Task instructions: Using the records below, locate all lines containing "para" and return them.

Dataset entries:
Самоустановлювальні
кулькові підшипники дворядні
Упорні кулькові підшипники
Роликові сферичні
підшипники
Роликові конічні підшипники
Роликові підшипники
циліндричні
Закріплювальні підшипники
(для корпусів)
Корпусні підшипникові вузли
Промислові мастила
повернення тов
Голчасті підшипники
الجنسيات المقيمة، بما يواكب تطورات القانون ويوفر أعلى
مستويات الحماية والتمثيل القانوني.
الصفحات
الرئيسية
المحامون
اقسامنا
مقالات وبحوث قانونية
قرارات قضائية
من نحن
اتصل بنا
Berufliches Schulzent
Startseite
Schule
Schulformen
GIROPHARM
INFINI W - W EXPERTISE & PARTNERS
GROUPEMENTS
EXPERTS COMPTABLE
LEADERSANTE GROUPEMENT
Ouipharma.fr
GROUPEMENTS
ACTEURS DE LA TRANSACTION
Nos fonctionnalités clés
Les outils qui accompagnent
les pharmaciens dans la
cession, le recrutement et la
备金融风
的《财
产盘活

---

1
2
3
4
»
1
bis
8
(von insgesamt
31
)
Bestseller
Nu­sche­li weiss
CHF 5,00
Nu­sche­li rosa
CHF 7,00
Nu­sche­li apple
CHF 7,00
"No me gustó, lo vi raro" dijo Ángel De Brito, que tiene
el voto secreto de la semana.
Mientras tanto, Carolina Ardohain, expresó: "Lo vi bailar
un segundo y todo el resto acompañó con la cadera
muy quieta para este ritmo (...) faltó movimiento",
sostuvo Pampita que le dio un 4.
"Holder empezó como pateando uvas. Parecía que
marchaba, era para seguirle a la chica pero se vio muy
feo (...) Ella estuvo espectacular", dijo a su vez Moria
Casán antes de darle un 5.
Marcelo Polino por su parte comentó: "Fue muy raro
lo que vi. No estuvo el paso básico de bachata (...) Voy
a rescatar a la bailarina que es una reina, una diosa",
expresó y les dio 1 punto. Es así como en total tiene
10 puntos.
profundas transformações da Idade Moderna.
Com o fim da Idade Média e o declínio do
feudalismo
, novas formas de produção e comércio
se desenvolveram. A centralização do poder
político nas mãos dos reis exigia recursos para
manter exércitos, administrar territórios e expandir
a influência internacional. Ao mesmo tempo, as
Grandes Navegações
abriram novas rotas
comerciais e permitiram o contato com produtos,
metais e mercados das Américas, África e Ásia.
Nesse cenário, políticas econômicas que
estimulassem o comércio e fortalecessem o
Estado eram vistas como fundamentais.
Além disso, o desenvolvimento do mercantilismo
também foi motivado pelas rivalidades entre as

---

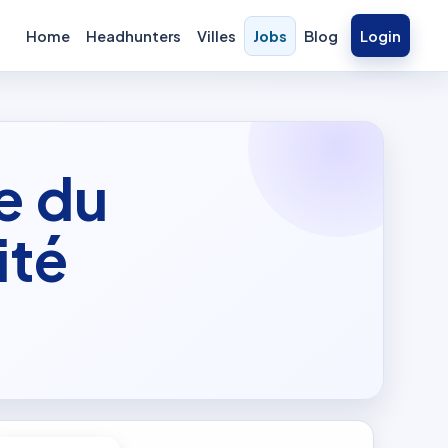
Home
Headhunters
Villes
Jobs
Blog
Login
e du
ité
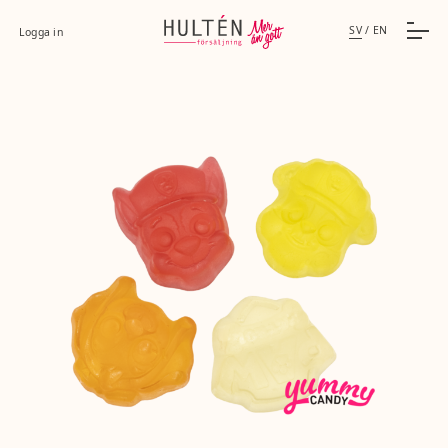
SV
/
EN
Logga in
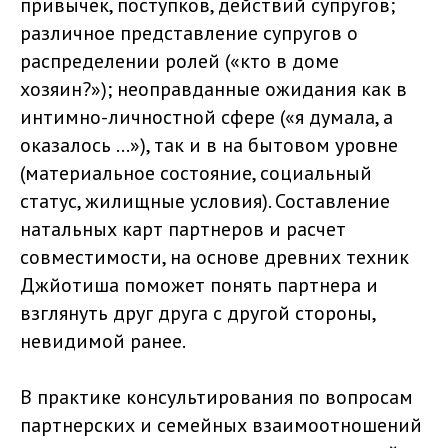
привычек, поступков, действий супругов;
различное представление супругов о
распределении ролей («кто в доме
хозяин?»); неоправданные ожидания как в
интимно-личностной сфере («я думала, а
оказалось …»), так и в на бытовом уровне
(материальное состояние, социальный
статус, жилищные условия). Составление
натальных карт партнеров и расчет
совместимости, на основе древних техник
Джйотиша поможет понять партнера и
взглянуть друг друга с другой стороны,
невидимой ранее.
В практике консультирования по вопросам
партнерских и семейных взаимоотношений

Result for this task:
muy quieta para este ritmo (...) faltó movimiento",
marchaba, era para seguirle a la chica pero se vio muy
político nas mãos dos reis exigia recursos para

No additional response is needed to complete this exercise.